そして最も危険に近い『囮役』にはパッフェル・シャウラ(ぱっふぇる・しゃうら)が同行しているが、これは氷室 カイ(ひむろ・かい)の案だった。
「とは言っても、説得したのは渚だがな」
カイは白馬を止めて携帯電話を耳に当てた。「渚、聞こえるか?」
「えぇ、聞こえてる。こちらに異常はないわ」
「そうか、こっちにも異常はない。引き続き頼む」
「了解」とだけ言って切ろうとする雨宮 渚(あまみや・なぎさ)をカイは呼び止めた。実のところ、少し前から胸騒ぎにも似た嫌な予感がしていたのだが。「十分気をつけるんだぞ」と言おうとしたはずに、口から出た言葉は「自己過信はするな、とパッフェルに伝えてくれ」というものだった。
不安を煽るような真似をする必要は無い。何かあれば必ず守る、改めて決意して顔を上げた。
「おぃ、ビー」
藍園 彩(あいぞの・さい)は、同じく『護衛』の任につくビート・ラクスド(びーと・らくすど)に声をかけた。いつもは優しいビートの目は、細く鋭くつり上がっていた。

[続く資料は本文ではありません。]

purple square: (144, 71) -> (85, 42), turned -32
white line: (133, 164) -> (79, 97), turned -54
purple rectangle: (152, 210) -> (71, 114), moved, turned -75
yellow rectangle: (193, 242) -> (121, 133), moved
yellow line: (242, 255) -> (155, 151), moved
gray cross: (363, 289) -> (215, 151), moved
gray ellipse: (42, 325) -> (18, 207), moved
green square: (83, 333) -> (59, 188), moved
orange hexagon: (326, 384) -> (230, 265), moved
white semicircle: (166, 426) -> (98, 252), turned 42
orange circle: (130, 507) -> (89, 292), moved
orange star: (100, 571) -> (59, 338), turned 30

「どうした? 今日はやけに気合い入ってるじゃねぇか」
「僕は許せないんだよ」
ハーフムーンロッドを握る手も奮わせている。「女の子を捕まえようとする悪い奴には、容赦しないよ」
「そんなに気を張るな。怒りは判断力を鈍らせる」
万願・ミュラホーク(まんがん・みゅらほーく)が腹から響く渋い声で言った。「まぁもっとも俺たち『護衛』は人影を見つけ次第撃つ、それだけだがな」
「見つけ次第って。最低限の確認も無しにか?」
「必要ない」
どこかの生徒ならば見た目である程度の判断はできる。各学校に事件の概要が伝えられているこの状況で、遊び感覚で森を訪れる者など居るとは思えない。
「故に、この森に居る奴はまず悪人と思えばいい。最低でもモヒカンがいたら撃つ」
「おいおい、ずいぶんと過激だなぁ」
「良いんだよ、『囮役』を守るのが最優先だからな」
ミュラホークは事前にパッフェルにも同じ事を伝えていた、彼女も不審者を見つけ次第、発砲することだろう。
パッフェルを始め『囮役』の中には戦闘能力の高い生徒が混ざっている。『護衛』が援護するまでの時間を自衛できるなら、戦況は一気に有利に働く。『護衛』にあたる生徒にとっても幾分か安心できるというものだが、それでも、それでも心配なのがパートナーを持つ者の心持ちというもののようだ。
「ったく、『囮役』をやるって奴があんなにいるってのによぉ、何でわざわざ『囮役』なんてやるんだよ人手は足りてるっつーんだ全くよぉ」
ブツブツブツブツと、リッシュ・アーク(りっしゅ・あーく)は不満を垂れ流していた。ブラックコートを着込み、木陰から見守る姿は正に刑事のようだった、部長の方針に悪態付く若輩刑事のようだった。
「そりゃあ、あいつらが『囮役』に加われば戦力アップにもなるけどよ、でも、だからってあんな事を言わなくたって……」
パートナーであり守るべき大事な主である水橋 エリス(みずばし・えりす)はこう言った。「わ、私も…純潔です………………ですから、私も『囮役』に志願致します」
同じくパートナーであり愛すべき彼女でもある夏候惇・元譲(かこうとん・げんじょう)はこう言った。「私も純潔だ。主一人を危険な目には合わせられん、主の傍で『護衛』する」
純潔である事は嬉しい、でも何も公言する事はないだろうに。リッシュはヤキモキしてスルーしていたが、元譲の提案は新しかった。『囮役』の中にいて『護衛』を果たす、これもパッフェルが『囮役』に加わることの一因となっていた。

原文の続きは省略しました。